Blueberry sector ripe for growth06 October 2016
FREDERICTON (GNB) – With a comprehensive five-year development strategy in place, New Brunswick is poised to become one of the world’s biggest producers of wild blueberries.
“We are standing on the edge of success in the blueberry industry,” said Agriculture, Aquaculture and Fisheries Minister Rick Doucet. “It is time for the government and industry to come together to unlock the full potential of this exciting opportunity.”
The expansion of the sector has been identified as a key opportunity for development in the New Brunswick Economic Growth Plan, released last month.
“The plan is focused on developing opportunities where we have a distinct competitive advantage,” said Doucet. “We have the optimal climate, geography and land availability for wild blueberry development, and the government is committed to working with producers to open up every avenue for success.”
Wild blueberry production has more than tripled over the past decade and the provincial government anticipates further growth as the Wild Blueberry Sector Strategy continues to unfold.
The strategy calls for the development of thousands of new acres, consisting of both private and Crown land, over the next decade; research into productivity improvements; increased private investment in new and existing acreage; and an increase in value-added processing capabilities.
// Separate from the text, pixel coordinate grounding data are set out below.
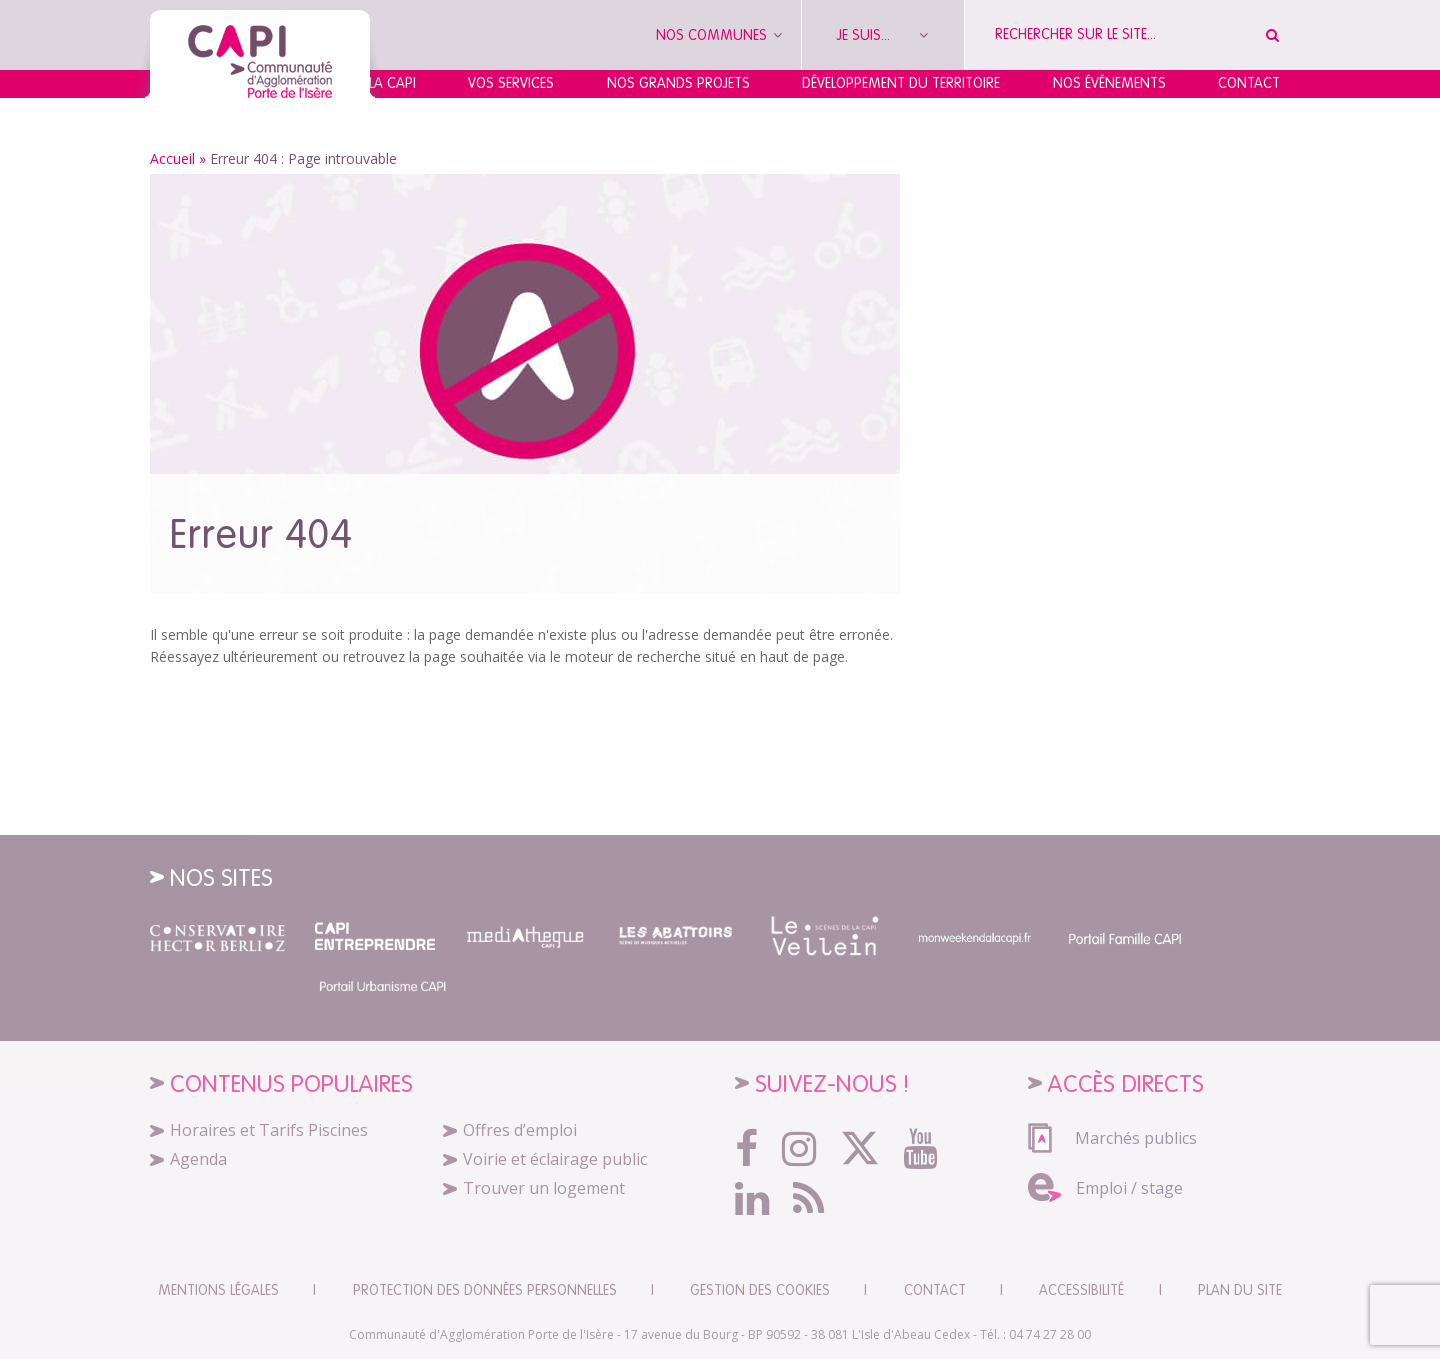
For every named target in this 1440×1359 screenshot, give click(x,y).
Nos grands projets (678, 83)
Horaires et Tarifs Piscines (269, 1130)
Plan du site (1240, 1290)
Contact (1249, 83)
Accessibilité (1081, 1290)
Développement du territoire (901, 83)
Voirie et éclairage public (555, 1159)
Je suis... (882, 35)
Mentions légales (218, 1290)
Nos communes (719, 35)
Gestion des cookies (760, 1290)
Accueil (172, 158)
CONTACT (935, 1290)
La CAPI (392, 83)
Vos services (511, 83)
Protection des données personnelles (485, 1290)
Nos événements (1109, 83)
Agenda (198, 1159)
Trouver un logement (544, 1188)
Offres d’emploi (520, 1130)
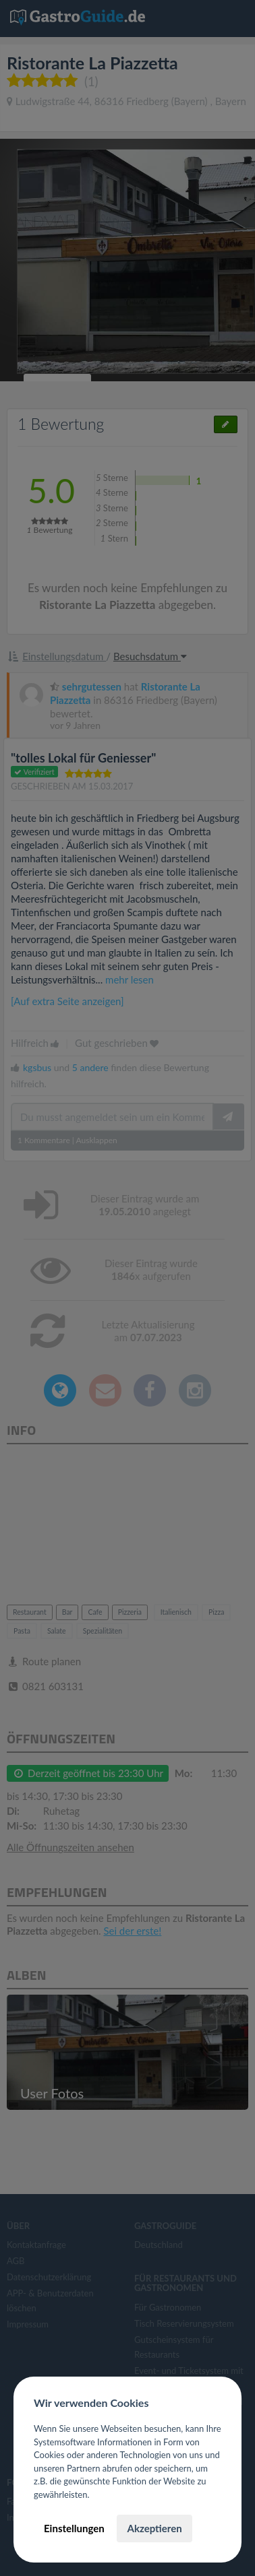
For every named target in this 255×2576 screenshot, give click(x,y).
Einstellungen (74, 2528)
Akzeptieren (154, 2528)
“Wild blueberry production has enormous potential for fueling economic growth in our province,” said Doucet. “Our government recognizes that potential and is developing initiatives to take full advantage of it.”
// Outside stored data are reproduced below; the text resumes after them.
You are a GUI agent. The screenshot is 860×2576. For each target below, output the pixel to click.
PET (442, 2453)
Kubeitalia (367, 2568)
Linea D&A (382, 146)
There are 39,000 acres, both private and Crown land, currently under production in multiple locations and at various stages across the province, from the Acadian Peninsula to Charlotte County. The wild blueberry industry currently supports an estimated 440 jobs.
The government recognizes that First Nations communities have an interest in becoming more involved in the industry, and is working with those communities to ensure that they have opportunities to participate.
Earlier this year, the provincial government offered nearly 4,000 acres of Crown land in Gloucester and Northumberland counties to lease for commercial cultivation of wild blueberries.
More than 300 farm families are involved in the province’s wild blueberry industry. New Brunswick accounts for 25 per cent of Canada’s overall production.